The research project is led by Maggie O'Haire, assistant professor of human-animal interaction at Purdue's College of Veterinary Medicine. The team also includes Ph.D. candidate Kerri Rodriguez and postdoctoral research fellow Jess Bibbo. O'Haire also leads Purdue's Organization for Human-Animal Interaction Research (OHAIRE), which includes national and international collaborators, students, and community members working together to conduct rigorous scientific research on the unique and pervasive effects of interacting with animals. 

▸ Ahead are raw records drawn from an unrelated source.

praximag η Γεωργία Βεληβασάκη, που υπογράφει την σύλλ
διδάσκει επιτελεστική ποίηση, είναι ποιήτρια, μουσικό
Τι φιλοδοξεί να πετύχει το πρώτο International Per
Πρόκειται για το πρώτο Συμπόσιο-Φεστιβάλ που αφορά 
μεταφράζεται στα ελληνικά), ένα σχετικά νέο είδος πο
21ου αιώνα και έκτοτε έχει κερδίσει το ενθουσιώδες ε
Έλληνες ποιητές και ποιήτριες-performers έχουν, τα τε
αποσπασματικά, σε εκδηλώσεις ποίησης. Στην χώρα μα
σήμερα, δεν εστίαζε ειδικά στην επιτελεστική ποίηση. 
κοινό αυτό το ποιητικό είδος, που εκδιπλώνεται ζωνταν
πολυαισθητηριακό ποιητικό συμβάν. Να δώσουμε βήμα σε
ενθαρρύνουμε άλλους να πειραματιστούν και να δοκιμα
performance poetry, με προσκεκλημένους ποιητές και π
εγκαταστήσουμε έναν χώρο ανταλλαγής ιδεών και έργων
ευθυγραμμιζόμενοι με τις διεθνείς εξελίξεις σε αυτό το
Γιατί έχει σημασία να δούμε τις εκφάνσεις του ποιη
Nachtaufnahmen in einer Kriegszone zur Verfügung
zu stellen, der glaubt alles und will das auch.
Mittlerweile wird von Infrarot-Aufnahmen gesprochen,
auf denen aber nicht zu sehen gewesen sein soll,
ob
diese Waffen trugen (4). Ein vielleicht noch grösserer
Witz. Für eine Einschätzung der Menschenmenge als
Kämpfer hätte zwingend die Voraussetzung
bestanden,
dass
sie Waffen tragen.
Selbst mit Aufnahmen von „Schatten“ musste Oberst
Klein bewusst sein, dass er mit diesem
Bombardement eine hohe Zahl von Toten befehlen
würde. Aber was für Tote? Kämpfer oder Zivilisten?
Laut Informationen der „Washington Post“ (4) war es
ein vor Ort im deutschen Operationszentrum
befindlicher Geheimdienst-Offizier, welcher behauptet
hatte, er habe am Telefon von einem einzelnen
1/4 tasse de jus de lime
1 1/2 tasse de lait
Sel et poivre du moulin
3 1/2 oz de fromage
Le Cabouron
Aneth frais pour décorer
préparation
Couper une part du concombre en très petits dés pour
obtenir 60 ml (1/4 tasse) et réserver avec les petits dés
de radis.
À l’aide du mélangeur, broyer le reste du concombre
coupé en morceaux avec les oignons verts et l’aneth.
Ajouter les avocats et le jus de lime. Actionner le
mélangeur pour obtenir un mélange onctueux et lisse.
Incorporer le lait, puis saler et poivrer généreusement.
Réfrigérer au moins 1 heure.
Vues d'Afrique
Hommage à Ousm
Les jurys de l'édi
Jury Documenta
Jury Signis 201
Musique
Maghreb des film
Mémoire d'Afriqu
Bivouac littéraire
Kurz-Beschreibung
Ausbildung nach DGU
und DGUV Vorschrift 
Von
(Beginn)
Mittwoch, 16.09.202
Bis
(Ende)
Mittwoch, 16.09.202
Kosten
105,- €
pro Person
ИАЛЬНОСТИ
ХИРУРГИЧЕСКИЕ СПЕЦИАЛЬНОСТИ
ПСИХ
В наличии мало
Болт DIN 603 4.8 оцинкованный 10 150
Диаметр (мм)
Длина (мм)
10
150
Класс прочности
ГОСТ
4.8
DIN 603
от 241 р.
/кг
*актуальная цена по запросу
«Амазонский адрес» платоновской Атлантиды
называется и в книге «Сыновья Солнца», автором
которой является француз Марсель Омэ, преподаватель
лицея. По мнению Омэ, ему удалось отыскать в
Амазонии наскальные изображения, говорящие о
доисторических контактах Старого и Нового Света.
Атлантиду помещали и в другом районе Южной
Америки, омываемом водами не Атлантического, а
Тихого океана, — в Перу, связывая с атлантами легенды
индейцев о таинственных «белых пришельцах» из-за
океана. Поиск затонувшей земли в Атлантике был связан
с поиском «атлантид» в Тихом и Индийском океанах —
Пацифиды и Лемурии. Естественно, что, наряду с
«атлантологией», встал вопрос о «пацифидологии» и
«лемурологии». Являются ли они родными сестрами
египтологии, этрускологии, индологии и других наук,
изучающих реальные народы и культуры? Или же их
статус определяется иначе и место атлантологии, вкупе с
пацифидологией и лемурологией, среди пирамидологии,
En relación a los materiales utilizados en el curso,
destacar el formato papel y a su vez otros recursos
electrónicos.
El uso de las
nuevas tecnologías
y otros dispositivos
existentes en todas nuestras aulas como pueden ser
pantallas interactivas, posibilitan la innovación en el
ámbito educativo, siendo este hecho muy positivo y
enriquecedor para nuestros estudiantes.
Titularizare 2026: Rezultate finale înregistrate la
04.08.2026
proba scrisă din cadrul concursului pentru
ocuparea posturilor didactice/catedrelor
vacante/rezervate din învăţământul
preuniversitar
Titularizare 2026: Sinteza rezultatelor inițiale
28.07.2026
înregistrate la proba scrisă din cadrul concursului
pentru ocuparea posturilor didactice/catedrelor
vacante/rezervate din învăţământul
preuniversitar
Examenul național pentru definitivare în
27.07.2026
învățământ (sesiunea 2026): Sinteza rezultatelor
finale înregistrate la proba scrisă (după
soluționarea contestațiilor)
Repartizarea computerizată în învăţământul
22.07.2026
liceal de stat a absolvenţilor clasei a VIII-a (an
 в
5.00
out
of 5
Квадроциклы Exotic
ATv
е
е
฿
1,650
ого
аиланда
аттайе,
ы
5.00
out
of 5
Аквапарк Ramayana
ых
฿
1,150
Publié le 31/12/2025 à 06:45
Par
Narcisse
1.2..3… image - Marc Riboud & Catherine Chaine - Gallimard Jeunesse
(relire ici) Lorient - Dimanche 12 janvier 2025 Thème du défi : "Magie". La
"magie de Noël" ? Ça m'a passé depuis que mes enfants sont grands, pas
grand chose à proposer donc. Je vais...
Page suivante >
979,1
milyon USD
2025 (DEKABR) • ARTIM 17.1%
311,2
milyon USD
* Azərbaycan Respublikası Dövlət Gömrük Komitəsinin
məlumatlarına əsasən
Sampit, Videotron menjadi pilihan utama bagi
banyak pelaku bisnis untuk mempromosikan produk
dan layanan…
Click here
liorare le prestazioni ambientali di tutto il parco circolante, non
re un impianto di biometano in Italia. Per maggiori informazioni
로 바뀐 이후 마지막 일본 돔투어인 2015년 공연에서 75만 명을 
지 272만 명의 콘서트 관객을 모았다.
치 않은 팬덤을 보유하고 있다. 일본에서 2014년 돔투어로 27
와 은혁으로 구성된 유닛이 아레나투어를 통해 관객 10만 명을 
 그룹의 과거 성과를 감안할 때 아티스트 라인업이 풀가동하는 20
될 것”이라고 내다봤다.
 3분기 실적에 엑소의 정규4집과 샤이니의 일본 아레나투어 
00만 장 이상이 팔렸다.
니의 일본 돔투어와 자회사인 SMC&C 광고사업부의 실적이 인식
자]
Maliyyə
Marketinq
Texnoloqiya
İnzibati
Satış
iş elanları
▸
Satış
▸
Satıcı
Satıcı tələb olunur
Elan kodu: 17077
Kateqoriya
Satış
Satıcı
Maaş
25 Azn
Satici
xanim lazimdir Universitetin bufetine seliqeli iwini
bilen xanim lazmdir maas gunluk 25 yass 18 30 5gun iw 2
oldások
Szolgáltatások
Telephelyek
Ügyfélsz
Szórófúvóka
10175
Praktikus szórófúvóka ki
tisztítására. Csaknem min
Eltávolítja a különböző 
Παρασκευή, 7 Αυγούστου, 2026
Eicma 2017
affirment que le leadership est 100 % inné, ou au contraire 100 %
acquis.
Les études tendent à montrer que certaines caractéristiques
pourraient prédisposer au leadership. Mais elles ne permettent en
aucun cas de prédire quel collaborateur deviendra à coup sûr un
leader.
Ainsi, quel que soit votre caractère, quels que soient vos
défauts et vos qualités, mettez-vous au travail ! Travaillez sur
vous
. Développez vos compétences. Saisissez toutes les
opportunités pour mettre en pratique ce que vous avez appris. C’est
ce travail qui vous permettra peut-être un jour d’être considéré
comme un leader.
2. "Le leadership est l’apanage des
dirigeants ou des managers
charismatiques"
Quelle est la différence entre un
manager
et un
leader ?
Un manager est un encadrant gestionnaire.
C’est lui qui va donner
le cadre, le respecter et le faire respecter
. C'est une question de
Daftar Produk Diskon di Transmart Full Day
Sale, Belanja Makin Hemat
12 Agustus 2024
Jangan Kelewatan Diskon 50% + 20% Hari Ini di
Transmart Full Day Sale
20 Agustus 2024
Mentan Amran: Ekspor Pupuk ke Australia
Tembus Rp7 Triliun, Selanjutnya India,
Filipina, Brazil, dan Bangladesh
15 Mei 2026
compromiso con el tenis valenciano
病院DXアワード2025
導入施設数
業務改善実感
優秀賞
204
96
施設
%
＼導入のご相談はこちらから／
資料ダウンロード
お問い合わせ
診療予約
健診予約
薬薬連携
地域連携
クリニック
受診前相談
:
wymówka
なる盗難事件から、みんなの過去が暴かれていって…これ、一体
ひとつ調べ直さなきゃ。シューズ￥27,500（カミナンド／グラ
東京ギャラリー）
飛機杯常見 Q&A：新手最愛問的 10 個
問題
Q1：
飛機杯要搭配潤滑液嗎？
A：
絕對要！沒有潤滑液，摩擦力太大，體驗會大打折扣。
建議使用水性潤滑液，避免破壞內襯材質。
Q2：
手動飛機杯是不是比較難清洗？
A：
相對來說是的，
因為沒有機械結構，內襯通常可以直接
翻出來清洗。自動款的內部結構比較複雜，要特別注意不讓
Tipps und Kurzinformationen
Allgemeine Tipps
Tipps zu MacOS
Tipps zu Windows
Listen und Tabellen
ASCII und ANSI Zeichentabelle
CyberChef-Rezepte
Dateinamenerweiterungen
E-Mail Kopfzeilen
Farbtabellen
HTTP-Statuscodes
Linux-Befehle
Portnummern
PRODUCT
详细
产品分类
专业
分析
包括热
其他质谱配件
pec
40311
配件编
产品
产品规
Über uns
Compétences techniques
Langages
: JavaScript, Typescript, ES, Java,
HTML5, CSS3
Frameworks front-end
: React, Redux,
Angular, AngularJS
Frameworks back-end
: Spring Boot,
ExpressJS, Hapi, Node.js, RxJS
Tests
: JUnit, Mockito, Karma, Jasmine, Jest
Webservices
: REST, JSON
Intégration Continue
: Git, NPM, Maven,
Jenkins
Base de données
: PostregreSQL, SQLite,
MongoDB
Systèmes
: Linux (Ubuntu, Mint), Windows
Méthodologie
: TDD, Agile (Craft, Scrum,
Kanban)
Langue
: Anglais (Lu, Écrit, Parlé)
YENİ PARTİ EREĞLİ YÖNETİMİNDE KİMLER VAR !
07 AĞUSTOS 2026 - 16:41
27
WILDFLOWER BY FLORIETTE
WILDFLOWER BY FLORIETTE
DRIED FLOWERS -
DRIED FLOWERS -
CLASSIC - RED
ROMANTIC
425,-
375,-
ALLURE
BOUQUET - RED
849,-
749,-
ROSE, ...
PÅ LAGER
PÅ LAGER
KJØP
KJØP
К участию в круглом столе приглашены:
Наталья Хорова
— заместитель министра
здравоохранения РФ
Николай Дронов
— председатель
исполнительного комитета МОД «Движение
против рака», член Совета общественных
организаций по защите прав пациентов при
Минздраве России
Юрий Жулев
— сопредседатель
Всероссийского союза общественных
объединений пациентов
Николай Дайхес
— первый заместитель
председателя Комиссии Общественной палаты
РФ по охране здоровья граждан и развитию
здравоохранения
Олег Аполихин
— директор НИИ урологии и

"Even though the benefits of service dogs for those with physical disabilities are well-recognized, the emotional and psychosocial effects are largely unknown," O'Haire said. "There is a wealth of positive anecdotal information but comparatively few data-driven scientific measures of how dogs affect their human companions' sense of well-being. We hope to fulfill the critical need for additional research on this topic."

Researchers worked with Canine Assistants, a non-profit organization dedicated to education and placement of service dogs with children and adults who have physical disabilities or other special needs. Elanco has been a sponsor of Canine Assistants since 2015.

The study compared service dog recipients and their family members with people who are on a waiting list for service dogs and their families. Study participants completed an online survey about their emotional and psychosocial functioning. More than 300 surveys were returned—187 from those who had received service dogs, and their families and 118 from recipients on the waitlist and their families. 

Additionally, the study evaluated the emotional and psychosocial benefits of the human-animal bond for family members (parents, caregivers and spouses) of service dog recipients.  

Preliminary findings of the study indicate: 

  • Recipients of a service dog showed a higher overall quality of life as well as better emotional, social and work/school functioning than recipients who had not yet received a service dog.
  • Family members with a service dog in the home exhibited better social and emotional functioning as well as decreased worry as a result of the recipient's health than family members on the waitlist.
  • Family members with a service dog also exhibited better management of daily family activities than family members on the waitlist.
  • No differences were found between the two recipient groups in three other categories:  anger, companionship and sleep disturbance. 

"These preliminary findings are not surprising, but they are very significant," said O'Haire. "There is a wealth of positive anecdotal information on this topic, but comparatively few data-driven scientific measures of how dogs affect their human companions' sense of well-being. The research is a critical step in determining if these results are applicable to a broader range of pet owners."

Additional research is underway continue to confirm the initial results of this study, and provide the information to scientifically verify the benefits of the human-animal bond. This research is considered to be a critical step in providing much needed scientific evidence as a basis for fostering more serious attention to human-animal bond dynamics and related issues and policy concerns.